Software Archive
Read-only legacy content
17061 Discussions

Depth Image

CLi37
Beginner
1,097 Views

Is this a depth image?

0 Kudos
9 Replies
samontab
Valued Contributor II
1,097 Views

It should not look like that. It should be an 8, or 16 bit grayscale image.

Maybe you have the wrong drivers installed?

Maybe the representation of the data is wrong?

How did you get that image?

0 Kudos
Marios_B_
Beginner
1,097 Views

Actually this is a depth image if you open the camera's depth sensor from OpenCV VideoCapture or from a software like AMCap.

However to get the correct depth image details you may want to use realsense sdk and stream depth from there.

0 Kudos
CLi37
Beginner
1,097 Views

yes I capture this image from AMCap. This image data is not depth data? I do not know what decoder it is. 

Anyway to get depth data from this image? i.e. from a simple computing.

Any DirectShow codec to convert depth data to an image? I am think of converting depth space to [0.0,1.0] space to RGB space.

 

0 Kudos
samontab
Valued Contributor II
1,097 Views

The camera creates a device specific image that encodes depth information per pixel (disparity). That's what you are getting. You need the SDK to convert It to real world units (X, Y, Z, in mm for example). In theory you could do it, but you need to calibrate the camera, get the internal values yourself, and then calculate the depth. The SDK does all that for you.

It looks weird because it is a 16 bit grayscale image being displayed as an 8 bit image. This can be seen in all those contours, which are basically overflown 8 bit numbers.

0 Kudos
CLi37
Beginner
1,097 Views

Hi samontab,

I am wonder the depth camera capture x,y,z coordinate or just a distance to a special point?

Is there a formula to convert each pixel value of image to the XYZ coordinate?

I may just need depth data per pixel which can represented as a grey image (in 16-bit / 32-bit). That is raw data.

I can not use SDK to convert it or it can be hard. 

 

0 Kudos
samontab
Valued Contributor II
1,097 Views

The camera has a projector that projects IR patterns. The IR camera reads the image with those patterns projected into the scene.

Points that are closer to the camera will appear shifted to the side more than points that are farther away. That distance shift is the raw data created by the camera, in 16 bits. This number is device specific, it is not a standard measuring unit like mm for example. You can use that number plus other internal details of the camera to generate an actual distance to the point from the image plane. Also, you can calculate X, Y, Z, with the optical center of the camera being the origin.

As I said before, all of this in included in the SDK. If you cannot use the SDK, you will need to make all the measurements and calibration yourself, and since this is a closed product, you may not have all the things you need. Or maybe you can figure out all those parameters... The point is that it is not a simple process if you are not using the SDK.

0 Kudos
CLi37
Beginner
1,097 Views

Is it possible to do all these computing and packed the depth data into an image by Intel's pre-processing?
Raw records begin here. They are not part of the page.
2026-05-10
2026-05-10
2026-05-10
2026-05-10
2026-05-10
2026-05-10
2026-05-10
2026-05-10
What we need is just depth data in standard format, so we can do some post-processing in real-time or offline from a stored stream data.
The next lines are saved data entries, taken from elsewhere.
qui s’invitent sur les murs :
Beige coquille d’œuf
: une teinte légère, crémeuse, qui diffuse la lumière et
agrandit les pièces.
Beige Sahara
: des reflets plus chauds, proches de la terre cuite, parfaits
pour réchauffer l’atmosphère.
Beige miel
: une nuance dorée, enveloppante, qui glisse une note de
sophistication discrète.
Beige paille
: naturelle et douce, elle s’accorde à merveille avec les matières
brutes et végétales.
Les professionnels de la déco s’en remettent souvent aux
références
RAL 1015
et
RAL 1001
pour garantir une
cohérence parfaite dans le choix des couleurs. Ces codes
Intel can design its own codecs to encode/decode, all we need is the hardware independent depth data.

I do not understand that Intel can stream  useless depth images why it can not stream useful depth images?

 

0 Kudos
samontab
Valued Contributor II
1,097 Views

In theory, yes, it is possible.

There are however a few reasons why it would be impractical, difficult or even impossible to do so.

As you already know, you need this raw data plus other numbers to actually get a standard measurement. The storage of those numbers can be easily done in an SDK, but it may be hard or even impossible to store those numbers on the actual device itself.

Also, there are a few options for the output. You may want the depth data projected onto the color camera, or maybe you want the X, Y, Z coordinates instead of just the depth of a pixel, and so on. Which one do you stream?. It can get tricky to cover all of those cases in just the camera itself.

There are other issues as well, but you get the idea... it is not as straight forward as you may initially have thought.

0 Kudos
CLi37
Beginner
1,098 Views

"As you already know, you need this raw data plus other numbers to actually get a standard measurement. The storage of those numbers can be easily done in an SDK, but it may be hard or even impossible to store those numbers on the actual device itself."

Think of depth image stream as a motion picture stream, the info data does not need to store in device but in the stream data format. 

"Also, there are a few options for the output. You may want the depth data projected onto the color camera, or maybe you want the X, Y, Z coordinates instead of just the depth of a pixel, and so on. Which one do you stream?."

Just need the depth data projected onto the color camera. Combine with color camera data, the ideal case is to get depth data of each pixel of color image. The depth data is the distance from each pixel of color image to an original point (view point?). The XYZ coordinates can be computed.